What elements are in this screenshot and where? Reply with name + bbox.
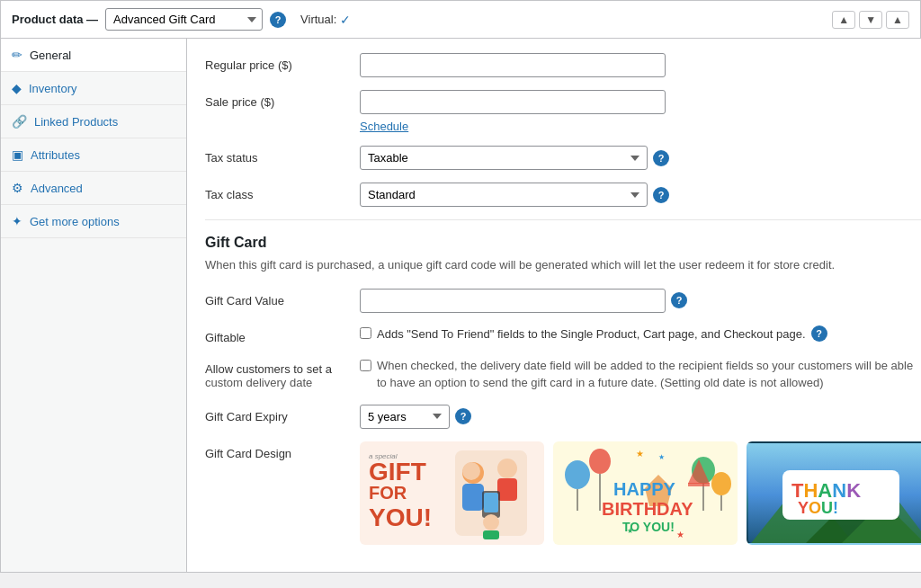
svg-text:YOU!: YOU! [798, 499, 838, 517]
card1-for-text: FOR [369, 483, 432, 503]
gift-card-desc: When this gift card is purchased, a uniq… [205, 256, 921, 274]
birthday-svg: ★ ★ ★ ★ HAPPY BIRTHDAY TO YOU! [555, 443, 738, 545]
inventory-icon: ◆ [12, 81, 22, 95]
gift-card-expiry-label: Gift Card Expiry [205, 405, 349, 423]
pencil-icon: ✏ [12, 48, 22, 62]
giftable-field: Adds "Send To Friend" fields to the Sing… [360, 325, 921, 343]
svg-rect-9 [483, 530, 499, 539]
sale-price-field: Schedule [360, 90, 921, 133]
allow-customers-row: Allow customers to set a custom delivery… [205, 357, 921, 392]
svg-point-4 [497, 459, 517, 478]
svg-text:★: ★ [658, 453, 665, 461]
product-data-label: Product data — [12, 13, 98, 26]
section-divider [205, 219, 921, 220]
collapse-button[interactable]: ▲ [886, 11, 909, 29]
arrow-up-button[interactable]: ▲ [832, 11, 855, 29]
sidebar-item-inventory[interactable]: ◆ Inventory [1, 72, 186, 105]
design-images: a special GIFT FOR YOU! [360, 441, 921, 545]
product-data-header: Product data — Advanced Gift Card Simple… [1, 1, 920, 39]
svg-point-8 [483, 514, 499, 530]
gear-icon: ⚙ [12, 181, 23, 195]
card1-you-text: YOU! [369, 503, 432, 532]
virtual-label: Virtual: ✓ [300, 13, 351, 27]
sidebar-item-label: General [30, 49, 71, 62]
gift-card-value-row: Gift Card Value ? [205, 289, 921, 313]
arrow-down-button[interactable]: ▼ [859, 11, 882, 29]
people-illustration [443, 448, 538, 539]
svg-text:HAPPY: HAPPY [613, 479, 676, 499]
product-type-select[interactable]: Advanced Gift Card Simple product Variab… [105, 8, 263, 31]
tax-status-select[interactable]: Taxable Shipping only None [360, 146, 648, 170]
sale-price-input[interactable] [360, 90, 666, 114]
svg-point-16 [711, 472, 731, 495]
svg-text:BIRTHDAY: BIRTHDAY [602, 499, 693, 519]
sidebar: ✏ General ◆ Inventory 🔗 Linked Products … [1, 39, 187, 572]
tax-class-row: Tax class Standard Reduced rate Zero rat… [205, 183, 921, 207]
sidebar-item-label: Inventory [29, 82, 76, 95]
gift-card-design-row: Gift Card Design a special GIFT FOR YOU! [205, 441, 921, 545]
tax-class-help-icon[interactable]: ? [653, 187, 669, 203]
svg-text:★: ★ [636, 449, 644, 459]
giftable-checkbox[interactable] [360, 327, 371, 339]
regular-price-row: Regular price ($) [205, 53, 921, 77]
regular-price-label: Regular price ($) [205, 53, 349, 72]
card1-gift-text: GIFT [369, 460, 432, 483]
giftable-help-icon[interactable]: ? [811, 325, 827, 342]
help-icon[interactable]: ? [270, 12, 286, 28]
sidebar-item-general[interactable]: ✏ General [1, 39, 186, 72]
schedule-link[interactable]: Schedule [360, 120, 408, 133]
sidebar-item-advanced[interactable]: ⚙ Advanced [1, 172, 186, 205]
sidebar-item-label: Attributes [31, 148, 80, 162]
gift-card-value-help-icon[interactable]: ? [671, 292, 687, 308]
svg-point-10 [565, 460, 590, 489]
expiry-help-icon[interactable]: ? [455, 408, 471, 424]
svg-point-12 [589, 449, 611, 474]
allow-customers-label: Allow customers to set a custom delivery… [205, 357, 349, 389]
tax-status-help-icon[interactable]: ? [653, 150, 669, 166]
sidebar-item-label: Linked Products [34, 115, 118, 129]
tax-status-row: Tax status Taxable Shipping only None ? [205, 146, 921, 170]
header-controls: ▲ ▼ ▲ [832, 11, 909, 29]
regular-price-input[interactable] [360, 53, 666, 77]
design-card-thank-you[interactable]: THANK YOU! [747, 441, 921, 545]
giftable-row: Giftable Adds "Send To Friend" fields to… [205, 325, 921, 344]
giftable-label: Giftable [205, 325, 349, 344]
tax-class-field: Standard Reduced rate Zero rate ? [360, 183, 921, 207]
attributes-icon: ▣ [12, 147, 23, 162]
virtual-text: Virtual: [300, 13, 336, 26]
allow-customers-desc: When checked, the delivery date field wi… [377, 357, 917, 392]
sidebar-item-attributes[interactable]: ▣ Attributes [1, 138, 186, 172]
giftable-desc: Adds "Send To Friend" fields to the Sing… [377, 325, 806, 343]
sale-price-row: Sale price ($) Schedule [205, 90, 921, 133]
tax-status-field: Taxable Shipping only None ? [360, 146, 921, 170]
svg-rect-19 [688, 483, 710, 486]
gift-card-value-field: ? [360, 289, 921, 313]
svg-text:TO YOU!: TO YOU! [622, 520, 675, 534]
sidebar-item-label: Advanced [31, 182, 83, 195]
gift-card-expiry-field: Never 1 year 2 years 3 years 4 years 5 y… [360, 405, 921, 429]
gift-card-value-input[interactable] [360, 289, 666, 313]
allow-customers-checkbox[interactable] [360, 360, 371, 371]
svg-rect-2 [462, 484, 484, 511]
sidebar-item-linked-products[interactable]: 🔗 Linked Products [1, 105, 186, 138]
gift-card-design-label: Gift Card Design [205, 441, 349, 460]
sale-price-label: Sale price ($) [205, 90, 349, 109]
tax-class-select[interactable]: Standard Reduced rate Zero rate [360, 183, 648, 207]
svg-rect-7 [484, 493, 498, 512]
design-card-gift-for-you[interactable]: a special GIFT FOR YOU! [360, 441, 544, 545]
allow-customers-text2: custom delivery date [205, 376, 349, 389]
tax-status-label: Tax status [205, 146, 349, 165]
svg-text:★: ★ [676, 530, 684, 539]
people-svg [446, 446, 536, 540]
link-icon: 🔗 [12, 114, 27, 129]
sidebar-item-get-more-options[interactable]: ✦ Get more options [1, 205, 186, 238]
allow-customers-text: Allow customers to set a [205, 362, 349, 376]
star-icon: ✦ [12, 214, 22, 228]
svg-rect-5 [497, 478, 517, 501]
expiry-select[interactable]: Never 1 year 2 years 3 years 4 years 5 y… [360, 405, 450, 429]
allow-customers-field: When checked, the delivery date field wi… [360, 357, 921, 392]
thankyou-svg: THANK YOU! [748, 443, 921, 545]
gift-card-title: Gift Card [205, 235, 921, 251]
svg-point-3 [462, 462, 480, 480]
design-card-happy-birthday[interactable]: ★ ★ ★ ★ HAPPY BIRTHDAY TO YOU! [553, 441, 738, 545]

# # # # # # #

== REQUIRED ACTION ==
Reproduce the entries above exactly, though not their pictures.

== ANSWER AREA ==
What elements are in this screenshot and where? Reply with name + bbox.
svg-text:YOU!: YOU! [798, 499, 838, 517]
card1-for-text: FOR [369, 483, 432, 503]
gift-card-desc: When this gift card is purchased, a uniq… [205, 256, 921, 274]
birthday-svg: ★ ★ ★ ★ HAPPY BIRTHDAY TO YOU! [555, 443, 738, 545]
inventory-icon: ◆ [12, 81, 22, 95]
gift-card-expiry-label: Gift Card Expiry [205, 405, 349, 423]
pencil-icon: ✏ [12, 48, 22, 62]
giftable-field: Adds "Send To Friend" fields to the Sing… [360, 325, 921, 343]
svg-rect-9 [483, 530, 499, 539]
sale-price-field: Schedule [360, 90, 921, 133]
allow-customers-row: Allow customers to set a custom delivery… [205, 357, 921, 392]
svg-point-4 [497, 459, 517, 478]
svg-text:★: ★ [658, 453, 665, 461]
product-data-label: Product data — [12, 13, 98, 26]
section-divider [205, 219, 921, 220]
collapse-button[interactable]: ▲ [886, 11, 909, 29]
arrow-up-button[interactable]: ▲ [832, 11, 855, 29]
sidebar-item-inventory[interactable]: ◆ Inventory [1, 72, 186, 105]
design-images: a special GIFT FOR YOU! [360, 441, 921, 545]
product-data-header: Product data — Advanced Gift Card Simple… [1, 1, 920, 39]
svg-point-8 [483, 514, 499, 530]
gear-icon: ⚙ [12, 181, 23, 195]
card1-you-text: YOU! [369, 503, 432, 532]
virtual-label: Virtual: ✓ [300, 13, 351, 27]
sidebar-item-label: General [30, 49, 71, 62]
gift-card-value-row: Gift Card Value ? [205, 289, 921, 313]
arrow-down-button[interactable]: ▼ [859, 11, 882, 29]
people-illustration [443, 448, 538, 539]
svg-text:HAPPY: HAPPY [613, 479, 676, 499]
product-type-select[interactable]: Advanced Gift Card Simple product Variab… [105, 8, 263, 31]
tax-status-select[interactable]: Taxable Shipping only None [360, 146, 648, 170]
sale-price-input[interactable] [360, 90, 666, 114]
svg-point-16 [711, 472, 731, 495]
svg-text:BIRTHDAY: BIRTHDAY [602, 499, 693, 519]
sidebar: ✏ General ◆ Inventory 🔗 Linked Products … [1, 39, 187, 572]
tax-class-row: Tax class Standard Reduced rate Zero rat… [205, 183, 921, 207]
sidebar-item-label: Inventory [29, 82, 76, 95]
gift-card-design-row: Gift Card Design a special GIFT FOR YOU! [205, 441, 921, 545]
tax-class-help-icon[interactable]: ? [653, 187, 669, 203]
svg-text:★: ★ [636, 449, 644, 459]
giftable-checkbox[interactable] [360, 327, 371, 339]
regular-price-row: Regular price ($) [205, 53, 921, 77]
regular-price-label: Regular price ($) [205, 53, 349, 72]
card1-gift-text: GIFT [369, 460, 432, 483]
giftable-help-icon[interactable]: ? [811, 325, 827, 342]
help-icon[interactable]: ? [270, 12, 286, 28]
sidebar-item-general[interactable]: ✏ General [1, 39, 186, 72]
schedule-link[interactable]: Schedule [360, 120, 408, 133]
sidebar-item-advanced[interactable]: ⚙ Advanced [1, 172, 186, 205]
sidebar-item-label: Attributes [31, 148, 80, 162]
gift-card-value-help-icon[interactable]: ? [671, 292, 687, 308]
svg-point-10 [565, 460, 590, 489]
expiry-help-icon[interactable]: ? [455, 408, 471, 424]
svg-point-12 [589, 449, 611, 474]
allow-customers-label: Allow customers to set a custom delivery… [205, 357, 349, 389]
tax-status-help-icon[interactable]: ? [653, 150, 669, 166]
sidebar-item-label: Linked Products [34, 115, 118, 129]
tax-status-row: Tax status Taxable Shipping only None ? [205, 146, 921, 170]
header-controls: ▲ ▼ ▲ [832, 11, 909, 29]
regular-price-input[interactable] [360, 53, 666, 77]
design-card-thank-you[interactable]: THANK YOU! [747, 441, 921, 545]
giftable-row: Giftable Adds "Send To Friend" fields to… [205, 325, 921, 344]
giftable-label: Giftable [205, 325, 349, 344]
tax-class-field: Standard Reduced rate Zero rate ? [360, 183, 921, 207]
attributes-icon: ▣ [12, 147, 23, 162]
virtual-text: Virtual: [300, 13, 336, 26]
allow-customers-desc: When checked, the delivery date field wi… [377, 357, 917, 392]
sidebar-item-attributes[interactable]: ▣ Attributes [1, 138, 186, 172]
giftable-desc: Adds "Send To Friend" fields to the Sing… [377, 325, 806, 343]
sale-price-row: Sale price ($) Schedule [205, 90, 921, 133]
tax-status-field: Taxable Shipping only None ? [360, 146, 921, 170]
svg-rect-19 [688, 483, 710, 486]
gift-card-value-field: ? [360, 289, 921, 313]
svg-text:TO YOU!: TO YOU! [622, 520, 675, 534]
sidebar-item-label: Advanced [31, 182, 83, 195]
gift-card-expiry-field: Never 1 year 2 years 3 years 4 years 5 y… [360, 405, 921, 429]
gift-card-value-input[interactable] [360, 289, 666, 313]
allow-customers-checkbox[interactable] [360, 360, 371, 371]
svg-rect-2 [462, 484, 484, 511]
sidebar-item-linked-products[interactable]: 🔗 Linked Products [1, 105, 186, 138]
gift-card-design-label: Gift Card Design [205, 441, 349, 460]
sale-price-label: Sale price ($) [205, 90, 349, 109]
tax-class-select[interactable]: Standard Reduced rate Zero rate [360, 183, 648, 207]
svg-rect-7 [484, 493, 498, 512]
design-card-gift-for-you[interactable]: a special GIFT FOR YOU! [360, 441, 544, 545]
allow-customers-text2: custom delivery date [205, 376, 349, 389]
tax-status-label: Tax status [205, 146, 349, 165]
svg-text:★: ★ [676, 530, 684, 539]
people-svg [446, 446, 536, 540]
link-icon: 🔗 [12, 114, 27, 129]
sidebar-item-get-more-options[interactable]: ✦ Get more options [1, 205, 186, 238]
allow-customers-text: Allow customers to set a [205, 362, 349, 376]
star-icon: ✦ [12, 214, 22, 228]
svg-rect-5 [497, 478, 517, 501]
expiry-select[interactable]: Never 1 year 2 years 3 years 4 years 5 y… [360, 405, 450, 429]
allow-customers-field: When checked, the delivery date field wi… [360, 357, 921, 392]
thankyou-svg: THANK YOU! [748, 443, 921, 545]
gift-card-title: Gift Card [205, 235, 921, 251]
svg-point-3 [462, 462, 480, 480]
design-card-happy-birthday[interactable]: ★ ★ ★ ★ HAPPY BIRTHDAY TO YOU! [553, 441, 738, 545]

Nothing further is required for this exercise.